WORK REQUIRED –
Pictures in the records are to be excluded from an otherwise exact copy.

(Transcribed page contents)
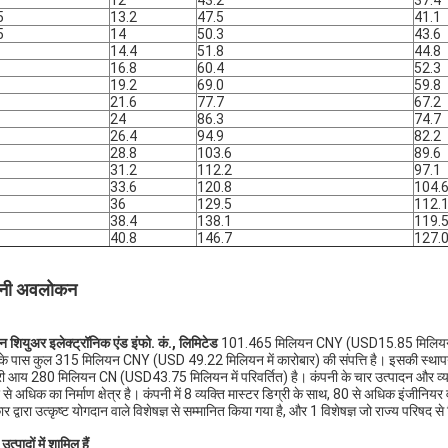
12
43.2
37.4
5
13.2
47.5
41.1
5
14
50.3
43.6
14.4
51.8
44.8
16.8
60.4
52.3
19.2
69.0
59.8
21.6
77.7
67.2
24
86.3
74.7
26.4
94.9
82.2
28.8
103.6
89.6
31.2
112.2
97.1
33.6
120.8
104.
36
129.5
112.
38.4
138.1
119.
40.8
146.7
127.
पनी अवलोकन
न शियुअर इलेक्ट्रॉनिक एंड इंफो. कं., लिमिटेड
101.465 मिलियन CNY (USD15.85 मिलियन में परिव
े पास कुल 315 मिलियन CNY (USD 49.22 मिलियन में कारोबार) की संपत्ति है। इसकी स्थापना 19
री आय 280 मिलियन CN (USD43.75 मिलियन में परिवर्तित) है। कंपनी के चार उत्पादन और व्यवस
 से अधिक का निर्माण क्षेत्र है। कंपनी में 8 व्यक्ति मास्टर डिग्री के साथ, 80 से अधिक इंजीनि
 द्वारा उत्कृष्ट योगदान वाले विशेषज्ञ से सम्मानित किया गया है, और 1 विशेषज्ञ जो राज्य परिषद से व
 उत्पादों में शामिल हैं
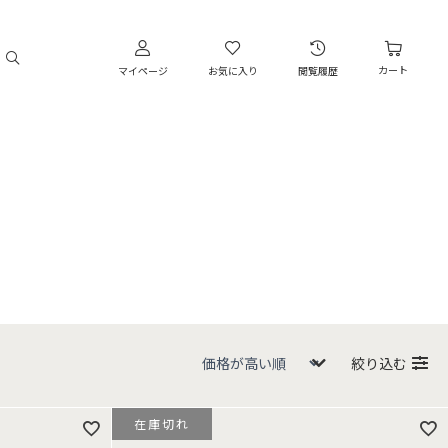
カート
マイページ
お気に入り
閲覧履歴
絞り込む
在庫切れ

ANSWER SECTION –
12
43.2
37.4
5
13.2
47.5
41.1
5
14
50.3
43.6
14.4
51.8
44.8
16.8
60.4
52.3
19.2
69.0
59.8
21.6
77.7
67.2
24
86.3
74.7
26.4
94.9
82.2
28.8
103.6
89.6
31.2
112.2
97.1
33.6
120.8
104.
36
129.5
112.
38.4
138.1
119.
40.8
146.7
127.
पनी अवलोकन
न शियुअर इलेक्ट्रॉनिक एंड इंफो. कं., लिमिटेड
101.465 मिलियन CNY (USD15.85 मिलियन में परिव
े पास कुल 315 मिलियन CNY (USD 49.22 मिलियन में कारोबार) की संपत्ति है। इसकी स्थापना 19
री आय 280 मिलियन CN (USD43.75 मिलियन में परिवर्तित) है। कंपनी के चार उत्पादन और व्यवस
 से अधिक का निर्माण क्षेत्र है। कंपनी में 8 व्यक्ति मास्टर डिग्री के साथ, 80 से अधिक इंजीनि
 द्वारा उत्कृष्ट योगदान वाले विशेषज्ञ से सम्मानित किया गया है, और 1 विशेषज्ञ जो राज्य परिषद से व
 उत्पादों में शामिल हैं
カート
マイページ
お気に入り
閲覧履歴
絞り込む
在庫切れ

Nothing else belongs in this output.